第4章 憲紀君
「今のが術式の作動条件か?」
『うん…痛いの、無くなった?』
そう彼を見つめていれば、目元がぴくりと動いて、
「…いや、まだだ」
『ひゃっ!…んぅ、んっ…!』
そう、後頭部を押さえられて唇を重ねられる。
やはり初めて使う術式が成功するなんて、甘い世界では無いのだと思いながらも、身体の呪力を整える。
見た目は治っても、痛みはまだ消えないんだ…
!?
術式を使うために、彼の口内に再び自身の唾液を移そうとするが、それは私の口内に侵入してきた彼の舌によって阻止される。

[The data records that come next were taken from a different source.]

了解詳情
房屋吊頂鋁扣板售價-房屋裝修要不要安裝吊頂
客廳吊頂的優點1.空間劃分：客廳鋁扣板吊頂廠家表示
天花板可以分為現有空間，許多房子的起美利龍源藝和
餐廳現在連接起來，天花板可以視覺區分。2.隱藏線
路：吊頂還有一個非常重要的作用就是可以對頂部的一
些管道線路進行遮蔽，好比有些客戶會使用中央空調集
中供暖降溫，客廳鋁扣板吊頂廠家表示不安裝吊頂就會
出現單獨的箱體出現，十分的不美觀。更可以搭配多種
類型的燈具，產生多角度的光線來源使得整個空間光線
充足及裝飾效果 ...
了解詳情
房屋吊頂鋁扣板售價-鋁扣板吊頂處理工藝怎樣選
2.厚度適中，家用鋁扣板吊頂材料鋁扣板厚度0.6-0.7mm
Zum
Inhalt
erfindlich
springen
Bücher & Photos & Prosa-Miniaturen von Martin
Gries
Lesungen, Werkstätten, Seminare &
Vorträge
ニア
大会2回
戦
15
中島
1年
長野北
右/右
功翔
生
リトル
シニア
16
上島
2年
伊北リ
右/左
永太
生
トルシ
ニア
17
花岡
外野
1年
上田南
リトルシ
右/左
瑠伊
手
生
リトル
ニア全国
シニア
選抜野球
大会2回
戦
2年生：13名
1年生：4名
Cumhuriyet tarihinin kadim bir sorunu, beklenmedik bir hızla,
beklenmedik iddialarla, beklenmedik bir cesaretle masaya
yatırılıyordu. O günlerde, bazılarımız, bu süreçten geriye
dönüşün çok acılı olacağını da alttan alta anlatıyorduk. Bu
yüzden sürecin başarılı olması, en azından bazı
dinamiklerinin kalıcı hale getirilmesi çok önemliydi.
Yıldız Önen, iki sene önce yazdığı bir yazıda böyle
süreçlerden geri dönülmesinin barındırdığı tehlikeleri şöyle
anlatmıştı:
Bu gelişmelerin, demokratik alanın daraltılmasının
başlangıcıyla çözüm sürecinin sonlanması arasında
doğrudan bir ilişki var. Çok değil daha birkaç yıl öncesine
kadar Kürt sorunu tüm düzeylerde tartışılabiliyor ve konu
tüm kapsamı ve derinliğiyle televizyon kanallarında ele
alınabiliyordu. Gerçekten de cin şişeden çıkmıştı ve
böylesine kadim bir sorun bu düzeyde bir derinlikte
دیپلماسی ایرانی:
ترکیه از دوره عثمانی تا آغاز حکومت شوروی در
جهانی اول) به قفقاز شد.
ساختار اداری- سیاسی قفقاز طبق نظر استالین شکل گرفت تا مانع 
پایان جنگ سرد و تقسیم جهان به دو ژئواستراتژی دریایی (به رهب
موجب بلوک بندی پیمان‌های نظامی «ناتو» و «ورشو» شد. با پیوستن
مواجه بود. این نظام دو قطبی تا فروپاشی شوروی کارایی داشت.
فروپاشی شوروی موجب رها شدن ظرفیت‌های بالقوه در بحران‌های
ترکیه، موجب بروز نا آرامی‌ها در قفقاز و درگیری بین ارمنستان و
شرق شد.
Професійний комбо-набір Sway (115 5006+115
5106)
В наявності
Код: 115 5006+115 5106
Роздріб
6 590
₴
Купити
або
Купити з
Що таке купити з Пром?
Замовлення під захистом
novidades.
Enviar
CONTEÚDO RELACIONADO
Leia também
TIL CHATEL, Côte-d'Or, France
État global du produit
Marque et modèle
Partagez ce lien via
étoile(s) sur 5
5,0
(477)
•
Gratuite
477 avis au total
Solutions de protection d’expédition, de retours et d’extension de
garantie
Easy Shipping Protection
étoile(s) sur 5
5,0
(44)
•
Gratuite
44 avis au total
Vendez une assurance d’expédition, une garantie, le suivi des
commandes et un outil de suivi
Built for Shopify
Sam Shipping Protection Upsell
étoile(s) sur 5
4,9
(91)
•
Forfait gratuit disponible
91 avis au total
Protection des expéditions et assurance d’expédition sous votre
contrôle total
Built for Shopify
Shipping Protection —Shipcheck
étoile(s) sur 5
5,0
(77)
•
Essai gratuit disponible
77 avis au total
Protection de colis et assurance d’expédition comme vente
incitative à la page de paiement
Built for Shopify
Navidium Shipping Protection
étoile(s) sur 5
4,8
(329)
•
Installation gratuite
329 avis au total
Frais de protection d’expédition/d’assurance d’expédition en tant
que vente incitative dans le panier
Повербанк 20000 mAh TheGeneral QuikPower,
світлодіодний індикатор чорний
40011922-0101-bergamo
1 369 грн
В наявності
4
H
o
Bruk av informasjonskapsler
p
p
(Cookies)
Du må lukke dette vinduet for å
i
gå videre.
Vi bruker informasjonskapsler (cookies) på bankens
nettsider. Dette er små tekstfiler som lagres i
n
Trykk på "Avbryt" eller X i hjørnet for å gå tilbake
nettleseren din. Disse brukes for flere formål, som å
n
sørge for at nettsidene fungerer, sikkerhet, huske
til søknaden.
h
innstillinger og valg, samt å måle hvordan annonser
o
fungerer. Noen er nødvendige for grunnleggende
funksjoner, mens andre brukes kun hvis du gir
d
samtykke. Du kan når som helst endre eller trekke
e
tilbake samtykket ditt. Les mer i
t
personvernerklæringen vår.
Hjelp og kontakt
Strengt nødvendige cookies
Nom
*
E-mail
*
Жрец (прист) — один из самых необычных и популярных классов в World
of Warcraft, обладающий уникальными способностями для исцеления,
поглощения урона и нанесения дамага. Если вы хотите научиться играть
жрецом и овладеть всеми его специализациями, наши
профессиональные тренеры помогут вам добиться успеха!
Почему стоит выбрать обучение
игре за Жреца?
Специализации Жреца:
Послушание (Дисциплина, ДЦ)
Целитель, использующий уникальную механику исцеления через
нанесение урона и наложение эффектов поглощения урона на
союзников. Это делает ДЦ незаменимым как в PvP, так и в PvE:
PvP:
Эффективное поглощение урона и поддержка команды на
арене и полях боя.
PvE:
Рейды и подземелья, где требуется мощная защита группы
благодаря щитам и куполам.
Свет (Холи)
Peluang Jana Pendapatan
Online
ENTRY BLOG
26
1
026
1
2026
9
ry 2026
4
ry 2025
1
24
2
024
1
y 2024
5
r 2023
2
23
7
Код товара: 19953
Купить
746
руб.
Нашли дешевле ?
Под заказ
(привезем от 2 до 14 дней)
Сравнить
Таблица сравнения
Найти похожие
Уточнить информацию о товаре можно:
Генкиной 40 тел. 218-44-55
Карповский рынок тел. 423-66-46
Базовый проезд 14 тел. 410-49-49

柔らかなその感触や、顔にかかる彼の息に背中にぞくりと電流のような刺激が走る。
『んっ、は…のり、と…ちゅ…』
待って、そう言おうと思うのに、止まらないただの深いキス。
こんな風に乱されては反転術式を使う事なんて出来はしなくて…
なに、これ…
気持ちいい。
「ちゅ…まだ、治らないが?」
そう彼の口角が上がっていることに気付き、ぞくりと揺れる身体。
絶対、もう、治ってる…!
真面目でいつも丁寧な彼の、初めて見る意地悪な顔に、何かを期待してしまう。